▸ **Activity**:
Find the lines below that contain the string "Bình". Copy each one.

───── Exercise material ─────

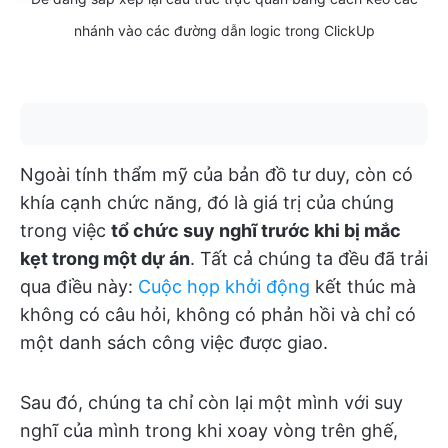
nhánh vào các đường dẫn logic trong ClickUp
Ngoài tính thẩm mỹ của bản đồ tư duy, còn có
khía cạnh chức năng, đó là giá trị của chúng
trong việc
tổ chức suy nghĩ trước khi bị mắc
kẹt trong một dự án
. Tất cả chúng ta đều đã trải
qua điều này:
Cuộc họp khởi động
kết thúc mà
không có câu hỏi, không có phản hồi và chỉ có
một danh sách công việc được giao.
Sau đó, chúng ta chỉ còn lại một mình với suy
nghĩ của mình trong khi xoay vòng trên ghế,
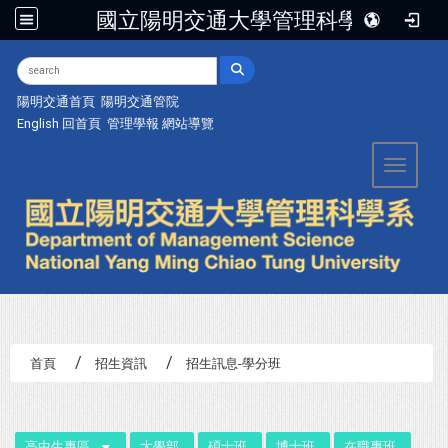
國立陽明交通大學管理科學系
:::
陽明交通首頁
陽明交通管院
English
回首頁
管理學報
網站導覽
Toggle 
首頁
招生資訊
招生訊息-學分班
:::
高中生專區
大學部
碩士班
博士班
在職專班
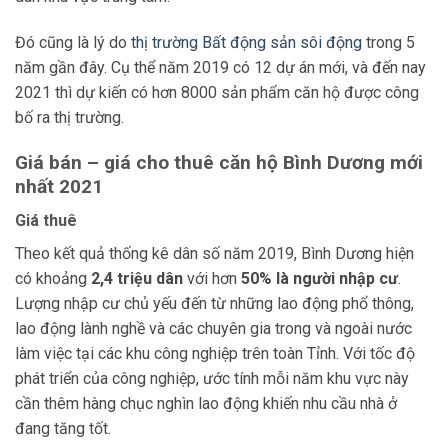
Đó cũng là lý do
thị trường Bất động sản sôi động
trong 5
năm gần đây. Cụ thể năm 2019 có 12 dự án mới, và đến nay
2021 thì dự kiến có hơn 8000 sản phẩm căn hộ được công
bố ra thị trường.
Giá bán – giá cho thuê căn hộ Bình Dương mới
nhất 2021
Giá thuê
Theo kết quả thống kê dân số năm 2019, Bình Dương hiện
có khoảng
2,4 triệu dân
với hơn
50% là người nhập cư
.
Lượng nhập cư chủ yếu đến từ những lao động phổ thông,
lao động lành nghề và các chuyên gia trong và ngoài nước
làm việc tại các khu công nghiệp trên toàn Tỉnh. Với tốc độ
phát triển của công nghiệp, ước tính mỗi năm khu vực này
cần thêm hàng chục nghìn lao động khiến nhu cầu nhà ở
đang tăng tốt.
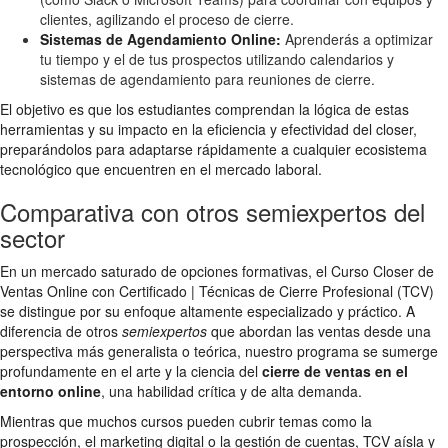
clientes, agilizando el proceso de cierre.
Sistemas de Agendamiento Online:
Aprenderás a optimizar
tu tiempo y el de tus prospectos utilizando calendarios y
sistemas de agendamiento para reuniones de cierre.
El objetivo es que los estudiantes comprendan la lógica de estas
herramientas y su impacto en la eficiencia y efectividad del closer,
preparándolos para adaptarse rápidamente a cualquier ecosistema
tecnológico que encuentren en el mercado laboral.
Comparativa con otros semiexpertos del
sector
En un mercado saturado de opciones formativas, el Curso Closer de
Ventas Online con Certificado | Técnicas de Cierre Profesional (TCV)
se distingue por su enfoque altamente especializado y práctico. A
diferencia de otros
semiexpertos
que abordan las ventas desde una
perspectiva más generalista o teórica, nuestro programa se sumerge
profundamente en el arte y la ciencia del
cierre de ventas en el
entorno online
, una habilidad crítica y de alta demanda.
Mientras que muchos cursos pueden cubrir temas como la
prospección, el marketing digital o la gestión de cuentas, TCV aísla y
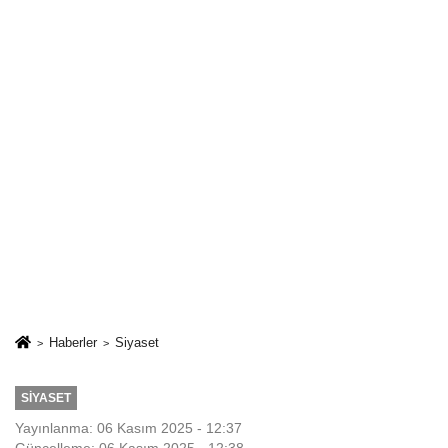
Haberler
Siyaset
SIYASET
Yayınlanma: 06 Kasım 2025 - 12:37
Güncelleme: 06 Kasım 2025 - 12:38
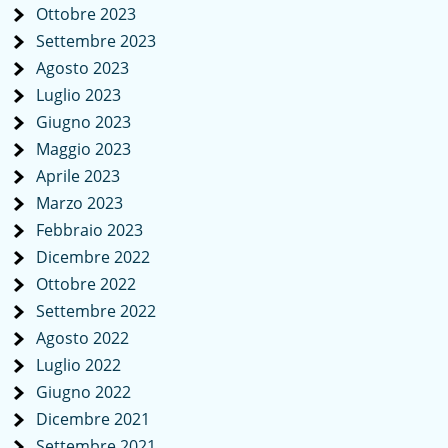
Ottobre 2023
Settembre 2023
Agosto 2023
Luglio 2023
Giugno 2023
Maggio 2023
Aprile 2023
Marzo 2023
Febbraio 2023
Dicembre 2022
Ottobre 2022
Settembre 2022
Agosto 2022
Luglio 2022
Giugno 2022
Dicembre 2021
Settembre 2021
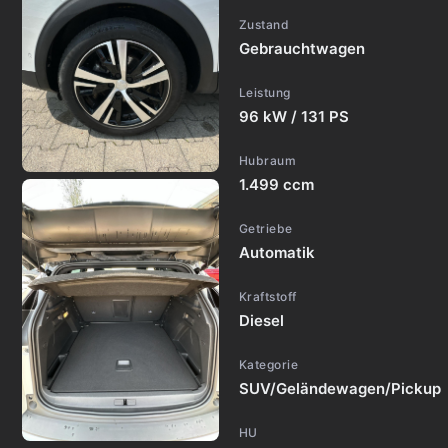
Zustand
Gebrauchtwagen
Leistung
96 kW / 131 PS
Hubraum
1.499 ccm
Getriebe
Automatik
Kraftstoff
Diesel
Kategorie
SUV/Geländewagen/Pickup
HU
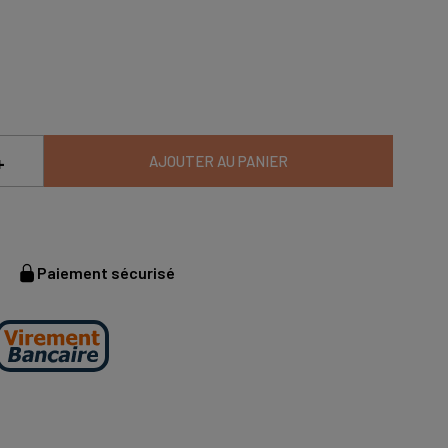
+
AJOUTER AU PANIER
Paiement sécurisé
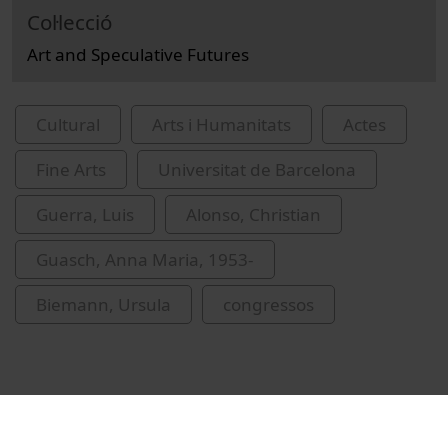
Col·lecció
Art and Speculative Futures
Cultural
Arts i Humanitats
Actes
Fine Arts
Universitat de Barcelona
Guerra, Luis
Alonso, Christian
Guasch, Anna Maria, 1953-
Biemann, Ursula
congressos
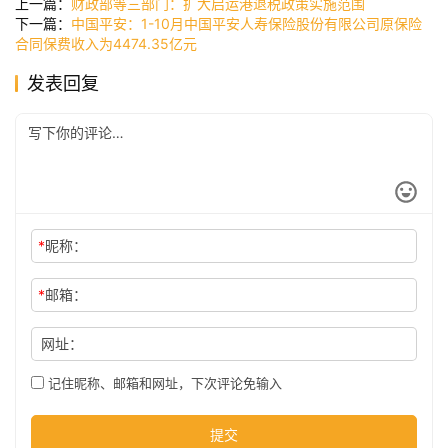
上一篇：
财政部等三部门：扩大启运港退税政策实施范围
讯
下一篇：
中国平安：1-10月中国平安人寿保险股份有限公司原保险
合同保费收入为4474.35亿元
发表回复
公
司
时
尚
*
昵称：
科
*
邮箱：
技
网址：
记住昵称、邮箱和网址，下次评论免输入
提交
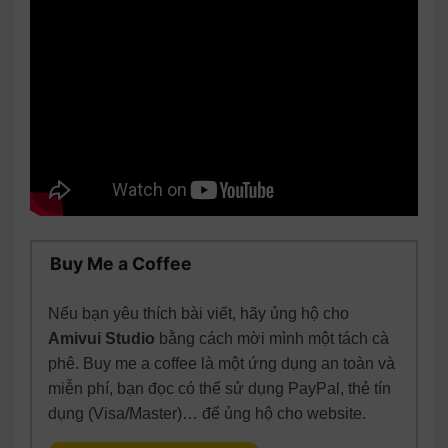
Buy Me a Coffee
Nếu bạn yêu thích bài viết, hãy ủng hộ cho
Amivui Studio
bằng cách mời mình một tách cà
phê. Buy me a coffee là một ứng dụng an toàn và
miễn phí, bạn đọc có thể sử dụng PayPal, thẻ tín
dụng (Visa/Master)… để ủng hộ cho website.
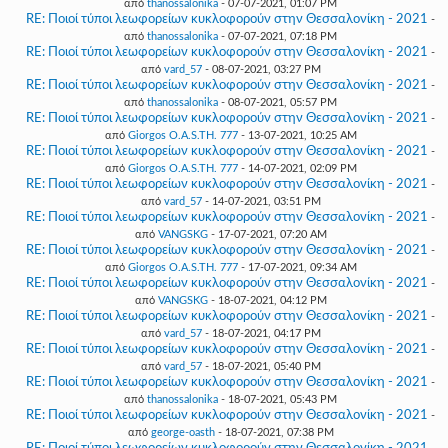
από
thanossalonika
- 07-07-2021, 01:07 PM
RE: Ποιοί τύποι λεωφορείων κυκλοφορούν στην Θεσσαλονίκη - 2021
-
από
thanossalonika
- 07-07-2021, 07:18 PM
RE: Ποιοί τύποι λεωφορείων κυκλοφορούν στην Θεσσαλονίκη - 2021
-
από
vard_57
- 08-07-2021, 03:27 PM
RE: Ποιοί τύποι λεωφορείων κυκλοφορούν στην Θεσσαλονίκη - 2021
-
από
thanossalonika
- 08-07-2021, 05:57 PM
RE: Ποιοί τύποι λεωφορείων κυκλοφορούν στην Θεσσαλονίκη - 2021
-
από
Giorgos O.A.S.TH. 777
- 13-07-2021, 10:25 AM
RE: Ποιοί τύποι λεωφορείων κυκλοφορούν στην Θεσσαλονίκη - 2021
-
από
Giorgos O.A.S.TH. 777
- 14-07-2021, 02:09 PM
RE: Ποιοί τύποι λεωφορείων κυκλοφορούν στην Θεσσαλονίκη - 2021
-
από
vard_57
- 14-07-2021, 03:51 PM
RE: Ποιοί τύποι λεωφορείων κυκλοφορούν στην Θεσσαλονίκη - 2021
-
από
VANGSKG
- 17-07-2021, 07:20 AM
RE: Ποιοί τύποι λεωφορείων κυκλοφορούν στην Θεσσαλονίκη - 2021
-
από
Giorgos O.A.S.TH. 777
- 17-07-2021, 09:34 AM
RE: Ποιοί τύποι λεωφορείων κυκλοφορούν στην Θεσσαλονίκη - 2021
-
από
VANGSKG
- 18-07-2021, 04:12 PM
RE: Ποιοί τύποι λεωφορείων κυκλοφορούν στην Θεσσαλονίκη - 2021
-
από
vard_57
- 18-07-2021, 04:17 PM
RE: Ποιοί τύποι λεωφορείων κυκλοφορούν στην Θεσσαλονίκη - 2021
-
από
vard_57
- 18-07-2021, 05:40 PM
RE: Ποιοί τύποι λεωφορείων κυκλοφορούν στην Θεσσαλονίκη - 2021
-
από
thanossalonika
- 18-07-2021, 05:43 PM
RE: Ποιοί τύποι λεωφορείων κυκλοφορούν στην Θεσσαλονίκη - 2021
-
από
george-oasth
- 18-07-2021, 07:38 PM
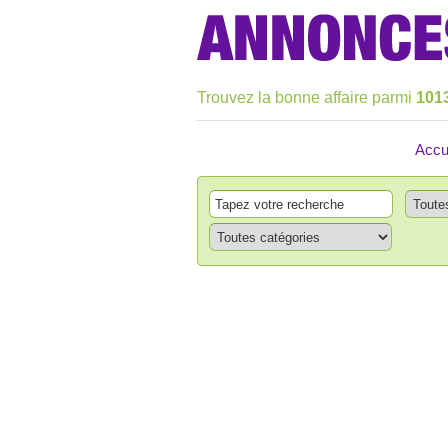
Trouvez la bonne affaire parmi
101
Accu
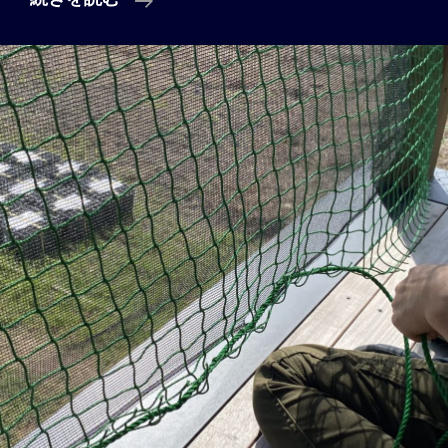
風
対
策
と
オ
フ
グ
リ
ッ
ド
Vol.2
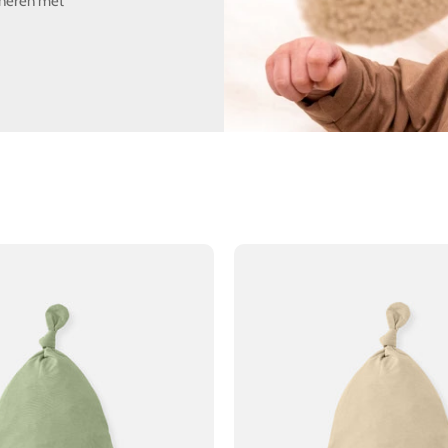
bineren met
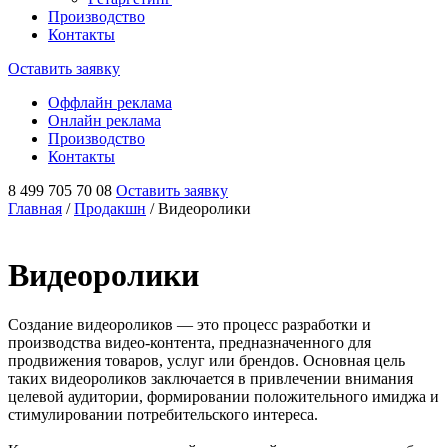
Производство
Контакты
Оставить заявку
Оффлайн реклама
Онлайн реклама
Производство
Контакты
8 499 705 70 08
Оставить заявку
Главная
/
Продакшн
/
Видеоролики
Видеоролики
Создание видеороликов — это процесс разработки и
производства видео-контента, предназначенного для
продвижения товаров, услуг или брендов. Основная цель
таких видеороликов заключается в привлечении внимания
целевой аудитории, формировании положительного имиджа и
стимулировании потребительского интереса.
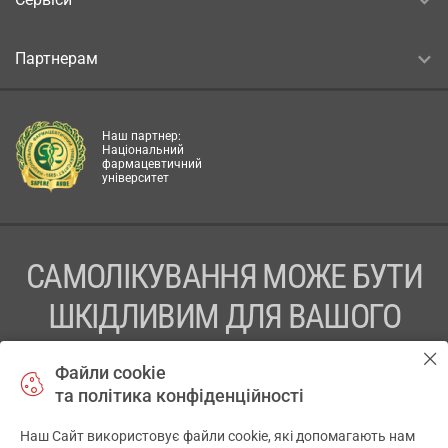
Партнерам
Наш партнер:
Національний
фармацевтичний
університет
САМОЛІКУВАННЯ МОЖЕ БУТИ
ШКІДЛИВИМ ДЛЯ ВАШОГО
ЗДОРОВ’Я
Файли cookie
та політика конфіденційності
ПЕРЕД ЗАСТОСУВАННЯМ ПРЕПАРАТУ ПРОКОНСУЛЬТУЙТЕСЬ
З ЛІКАРЕМ
Наш Сайт використовує файли cookie, які допомагають нам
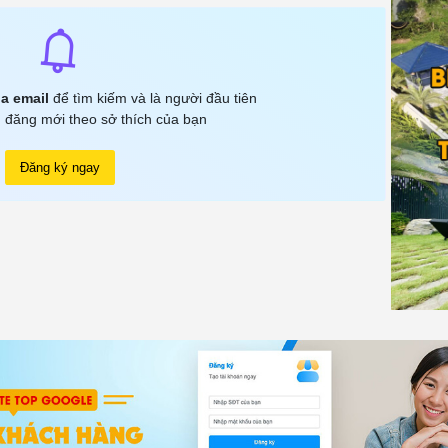
a email
để tìm kiếm và là người đầu tiên
 đăng mới theo sở thích của bạn
Đăng ký ngay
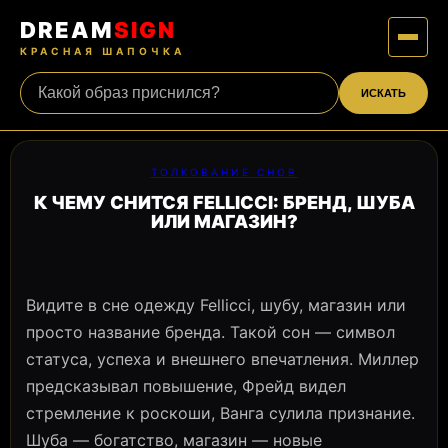
DREAM
SIGN
КРАСНАЯ ШАПОЧКА
ИСКАТЬ
ТОЛКОВАНИЕ СНОВ
К ЧЕМУ СНИТСЯ FELLICCI: БРЕНД, ШУБА
ИЛИ МАГАЗИН?
Видите в сне одежду Fellicci, шубу, магазин или
просто название бренда. Такой сон — символ
статуса, успеха и внешнего впечатления. Миллер
предсказывал повышение, Фрейд видел
стремление к роскоши, Ванга сулила признание.
Шуба — богатство, магазин — новые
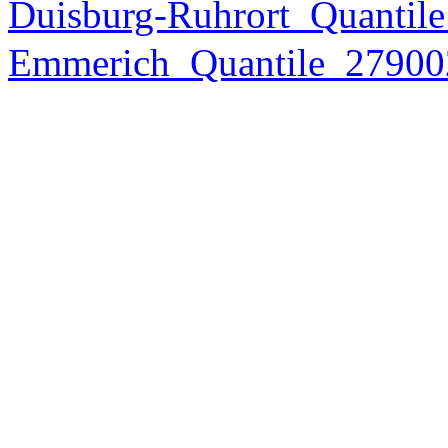
Duisburg-Ruhrort_Quantil
Emmerich_Quantile_27900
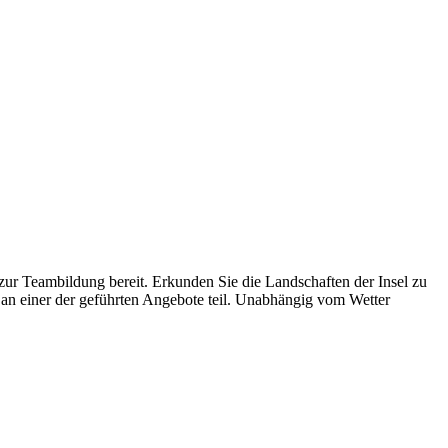
n zur Teambildung bereit. Erkunden Sie die Landschaften der Insel zu
an einer der geführten Angebote teil. Unabhängig vom Wetter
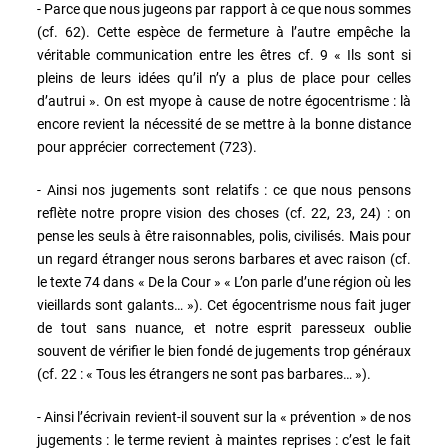
- Parce que nous jugeons par rapport à ce que nous sommes
(cf. 62). Cette espèce de fermeture à l’autre empêche la
véritable communication entre les êtres cf. 9 « Ils sont si
pleins de leurs idées qu’il n’y a plus de place pour celles
d’autrui ». On est myope à cause de notre égocentrisme : là
encore revient la nécessité de se mettre à la bonne distance
pour apprécier correctement (723).
- Ainsi nos jugements sont relatifs : ce que nous pensons
reflète notre propre vision des choses (cf. 22, 23, 24) : on
pense les seuls à être raisonnables, polis, civilisés. Mais pour
un regard étranger nous serons barbares et avec raison (cf.
le texte 74 dans « De la Cour » « L’on parle d’une région où les
vieillards sont galants… »). Cet égocentrisme nous fait juger
de tout sans nuance, et notre esprit paresseux oublie
souvent de vérifier le bien fondé de jugements trop généraux
(cf. 22 : « Tous les étrangers ne sont pas barbares… »).
- Ainsi l’écrivain revient-il souvent sur la « prévention » de nos
jugements : le terme revient à maintes reprises : c’est le fait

─────

▸ **Answer**:
Giá bán – giá cho thuê căn hộ Bình Dương mới
Theo kết quả thống kê dân số năm 2019, Bình Dương hiện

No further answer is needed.